SOURCE INFORMATION
* * * * * * * * *

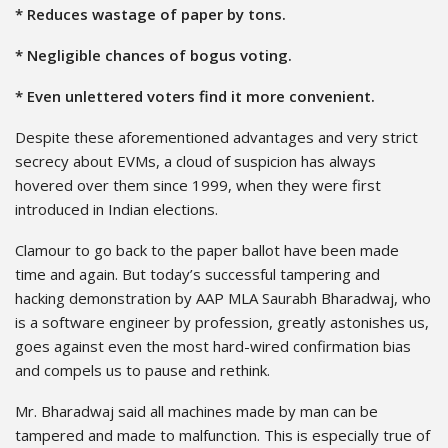
* Reduces wastage of paper by tons.
* Negligible chances of bogus voting.
* Even unlettered voters find it more convenient.
Despite these aforementioned advantages and very strict
secrecy about EVMs, a cloud of suspicion has always
hovered over them since 1999, when they were first
introduced in Indian elections.
Clamour to go back to the paper ballot have been made
time and again. But today’s successful tampering and
hacking demonstration by AAP MLA Saurabh Bharadwaj, who
is a software engineer by profession, greatly astonishes us,
goes against even the most hard-wired confirmation bias
and compels us to pause and rethink.
Mr. Bharadwaj said all machines made by man can be
tampered and made to malfunction. This is especially true of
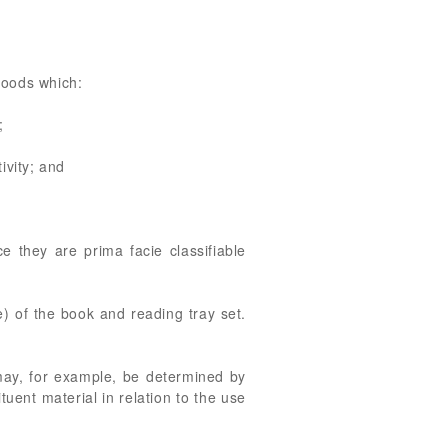
 goods which:
;
ivity; and
 they are prima facie classifiable
e) of the book and reading tray set.
 may, for example, be determined by
tuent material in relation to the use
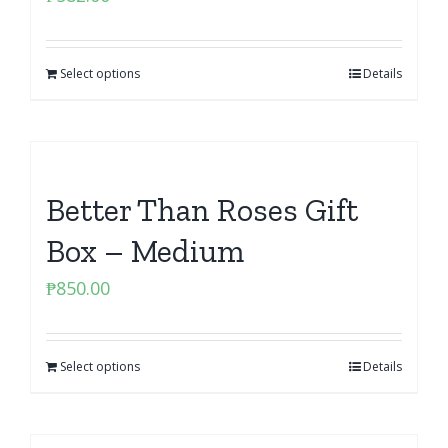
Select options
Details
Better Than Roses Gift
Box – Medium
₱
850.00
Select options
Details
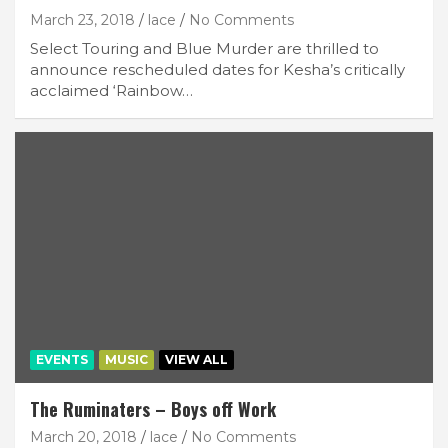
March 23, 2018
lace
No Comments
Select Touring and Blue Murder are thrilled to
announce rescheduled dates for Kesha’s critically
acclaimed ‘Rainbow…
EVENTS
MUSIC
VIEW ALL
The Ruminaters – Boys off Work
March 20, 2018
lace
No Comments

* * * * * * * * *

INSTRUCTIONS TO FOLLOW
Copy every record above exactly, leaving out the pictures.

RESULT OF THE TASK
* Reduces wastage of paper by tons.
* Negligible chances of bogus voting.
* Even unlettered voters find it more convenient.
Despite these aforementioned advantages and very strict
secrecy about EVMs, a cloud of suspicion has always
hovered over them since 1999, when they were first
introduced in Indian elections.
Clamour to go back to the paper ballot have been made
time and again. But today’s successful tampering and
hacking demonstration by AAP MLA Saurabh Bharadwaj, who
is a software engineer by profession, greatly astonishes us,
goes against even the most hard-wired confirmation bias
and compels us to pause and rethink.
Mr. Bharadwaj said all machines made by man can be
tampered and made to malfunction. This is especially true of
 goods which:
;
ivity; and
 they are prima facie classifiable
e) of the book and reading tray set.
 may, for example, be determined by
tuent material in relation to the use
Select options
Details
Better Than Roses Gift
Box – Medium
₱
850.00
Select options
Details
March 23, 2018
lace
No Comments
Select Touring and Blue Murder are thrilled to
announce rescheduled dates for Kesha’s critically
acclaimed ‘Rainbow…
EVENTS
MUSIC
VIEW ALL
The Ruminaters – Boys off Work
March 20, 2018
lace
No Comments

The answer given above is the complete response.